# EXTRACTED INFORMATION:
Content starts
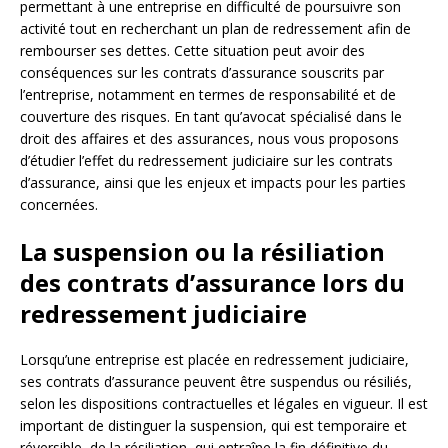
permettant à une entreprise en difficulté de poursuivre son
activité tout en recherchant un plan de redressement afin de
rembourser ses dettes. Cette situation peut avoir des
conséquences sur les contrats d’assurance souscrits par
l’entreprise, notamment en termes de responsabilité et de
couverture des risques. En tant qu’avocat spécialisé dans le
droit des affaires et des assurances, nous vous proposons
d’étudier l’effet du redressement judiciaire sur les contrats
d’assurance, ainsi que les enjeux et impacts pour les parties
concernées.
La suspension ou la résiliation
des contrats d’assurance lors du
redressement judiciaire
Lorsqu’une entreprise est placée en redressement judiciaire,
ses contrats d’assurance peuvent être suspendus ou résiliés,
selon les dispositions contractuelles et légales en vigueur. Il est
important de distinguer la suspension, qui est temporaire et
réversible, de la résiliation, qui entraîne la fin définitive du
Content ends
# TASK DESCRIPTION:
Output these and nothing else: the lines from the one holding "rembourser ses dettes." through the final line of the entries above, exactly as they appear.

# RESULT:
rembourser ses dettes. Cette situation peut avoir des
conséquences sur les contrats d’assurance souscrits par
l’entreprise, notamment en termes de responsabilité et de
couverture des risques. En tant qu’avocat spécialisé dans le
droit des affaires et des assurances, nous vous proposons
d’étudier l’effet du redressement judiciaire sur les contrats
d’assurance, ainsi que les enjeux et impacts pour les parties
concernées.
La suspension ou la résiliation
des contrats d’assurance lors du
redressement judiciaire
Lorsqu’une entreprise est placée en redressement judiciaire,
ses contrats d’assurance peuvent être suspendus ou résiliés,
selon les dispositions contractuelles et légales en vigueur. Il est
important de distinguer la suspension, qui est temporaire et
réversible, de la résiliation, qui entraîne la fin définitive du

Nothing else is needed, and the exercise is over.